At issue was whether jurors might have thought 
that they had to unanimously agree on each piece 
of mitigating evidence being weighed against the 
aggravating circumstances justifying a death sentence.

There is no unanimity requirement for jurors 
considering mitigating circumstances. They are 
free to consider anything that might weigh against a death sentence.

In contrast, all jurors must agree on any 
aggravating factors. In addition, jurors must 
unanimously decide that the prosecution has 
proved beyond a reasonable doubt that those 
aggravating factors outweigh any mitigating circumstances.


The 'Mills standard'

In some cases jurors have been given faulty 
instructions by the trial judge that jurors must 
unanimously agree on the mitigating factors. Such 
instructions are inaccurate and unconstitutional 
under a 1988 Supreme Court decision called Mills v. Maryland.
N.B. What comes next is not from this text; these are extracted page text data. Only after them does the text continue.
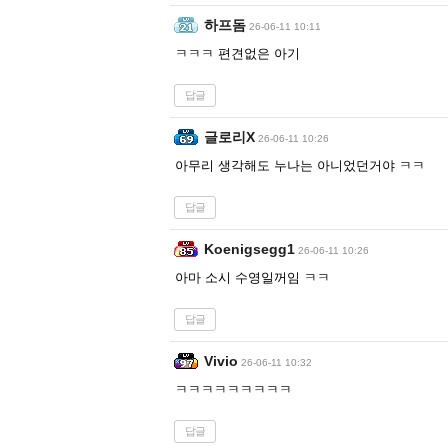
하프돔
26-06-11 10:11
ㅋㅋㅋ 편견없은 아기
답글
글로리X
26-06-11 10:26
아무리 생각해도 누나는 아니었던거야 ㅋㅋ
답글
Koenigsegg1
26-06-11 10:26
아마 소시 수영일꺼임 ㅋㅋ
답글
Vivio
26-06-11 10:32
ㅋㅋㅋㅋㅋㅋㅋㅋㅋ
답글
In the Mills case the high court ruled that a 
defendant must receive a new sentencing hearing 
whenever there is a “substantial possibility that 
reasonable jurors 
 well may have thought they 
were precluded from considering any mitigating 
evidence unless all 12 jurors agreed.”

In the Abu-Jamal case, the federal appeals court 
ruled that Abu-Jamal should either receive a new 
sentencing hearing or have his death sentence be changed to a life sentence.

Last Tuesday, the high court decided a similar 
case, Smith v. Spisak. The case was like 
Abu-Jamal’s in that a state court had upheld the 
jury instructions and verdict form, but a federal 
appeals court overturned that ruling after 
concluding that there was a violation of the Mills standard.


Supreme Court's decision

In the Spisak case, the high court reversed the 
federal appeals court in a decision that will 
make it harder in future cases to argue possible 
juror confusion short of a judge actually giving 
the wrong instructions to the jury.

“The instructions did not say that the jury must 
determine the existence of each individual 
mitigating factor unanimously,” Justice Stephen 
Breyer wrote in the majority opinion last week. 
“Neither the instructions nor the forms said 
anything about how – or even whether – the jury 
should make individual determinations that each 
particular mitigating circumstance existed.”

Justice Breyer added: “In our view the 
instructions and verdict forms did not clearly 
bring about, either through what they said or 
what they implied, the circumstances that Mills found critical.”

It will now be up to the Third Circuit to apply 
this new, tougher test to the facts of Abu-Jamal’s case.